A wrist display could also be a boost to mobile navigation.
“Looking at a smart watch, which will have a simple arrow pointing left or right, is a lot easier than reading off a smartphone,” he says.
Current smart watches still tend to fall short in their second-display role.
The main problem is that a lot of manufacturers haven’t come up with a way to ensure decent battery life.

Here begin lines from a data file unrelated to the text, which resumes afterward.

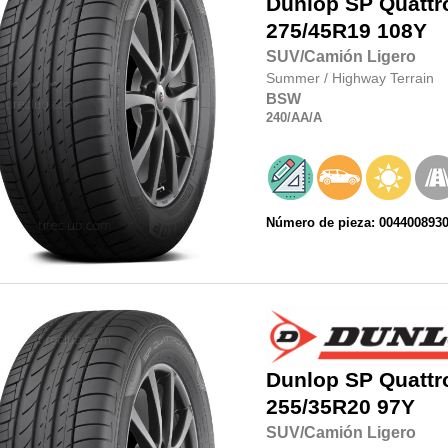
Dunlop
SP Quatt
275/45R19
108Y
SUV/Camión Ligero
Summer
/
Highway Terrain
BSW
240
/AA
/A
Número de pieza: 004400893
Dunlop
SP Quatt
255/35R20
97Y
SUV/Camión Ligero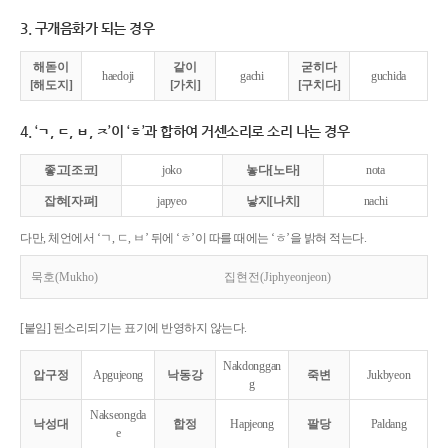
3. 구개음화가 되는 경우
해돋이
같이
굳히다
haedoji
gachi
guchida
[해도지]
[가치]
[구치다]
4. ‘ㄱ, ㄷ, ㅂ, ㅈ’이 ‘ㅎ’과 합하여 거센소리로 소리 나는 경우
좋고[조코]
joko
놓다[노타]
nota
잡혀[자펴]
japyeo
낳지[나치]
nachi
다만, 체언에서 ‘ㄱ, ㄷ, ㅂ’ 뒤에 ‘ㅎ’이 따를 때에는 ‘ㅎ’을 밝혀 적는다.
묵호(Mukho)
집현전(Jiphyeonjeon)
[붙임] 된소리되기는 표기에 반영하지 않는다.
Nakdonggan
압구정
Apgujeong
낙동강
죽변
Jukbyeon
g
Nakseongda
낙성대
합정
Hapjeong
팔당
Paldang
e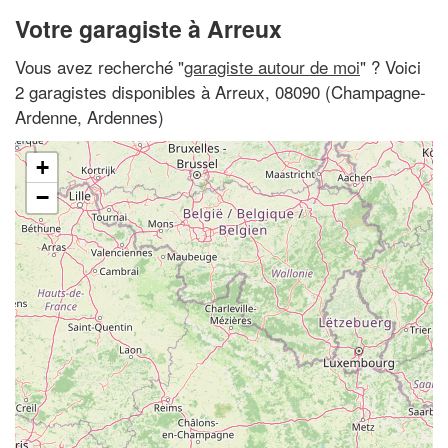
Votre garagiste à Arreux
Vous avez recherché "
garagiste autour de moi
" ? Voici
2 garagistes disponibles à Arreux, 08090 (Champagne-
Ardenne, Ardennes)
+
−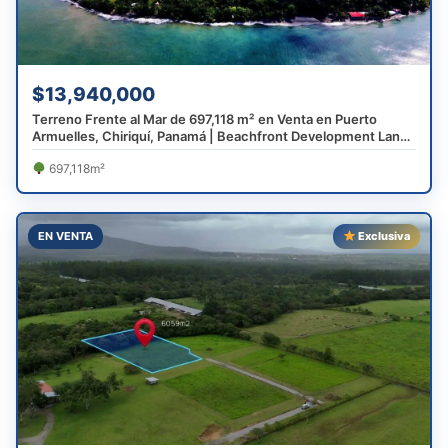
$13,940,000
Terreno Frente al Mar de 697,118 m² en Venta en Puerto
Armuelles, Chiriquí, Panamá | Beachfront Development Land
Near Costa Rica
697,118m²
EN VENTA
Exclusiva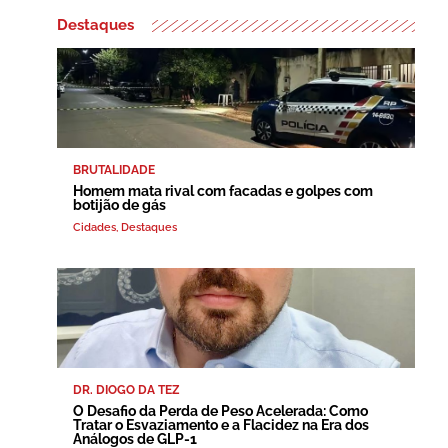
Destaques
BRUTALIDADE
Homem mata rival com facadas e golpes com
botijão de gás
Cidades
,
Destaques
DR. DIOGO DA TEZ
O Desafio da Perda de Peso Acelerada: Como
Tratar o Esvaziamento e a Flacidez na Era dos
Análogos de GLP-1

After all, it’s hard to fit a big battery into such a small case.
“The battery is the biggest problem,” agrees Jurran. “After all, the watch is supposed to be sleek.”
Manufacturers are wary of creating something that will be seen as clunky, whereas users get exasperated at a watch with limited battery life even faster than they lose patience with a mobile phone that is issuing warnings as its last charge expires.
That problem means smartphones remain a niche market for now.
However, sports watches have become common among a lot of amateur and professional athletes.
They already provide a lot of the services envisioned for smart watches.
“But I don’t have the option to interact with a sports watch,” notes Ingo Froboese of the German Sports University of Cologne.
Sports watches can include features like telling time, registering run times and distances, checking calories burned, navigation, pulse sensors and monitoring and timers for runs and breaks.
But it can be counterproductive to have too many options on them, warns Froboese.
“Anyone who is seriously into sports is better off with a sports watch than a smart watch,” says Jurran, since smart watches will really only work in conjunction with a smartphone – a drawback for athletes who don’t want to lug two devices about with them.
“There’s often a sports mode, but it’s usually poorly implemented,” says Jurran.
Anyone who desperately wants a smart watch instead of a sports watch, but still wants digital support during a workout, should also consider picking up a fitness armband to complement the watch.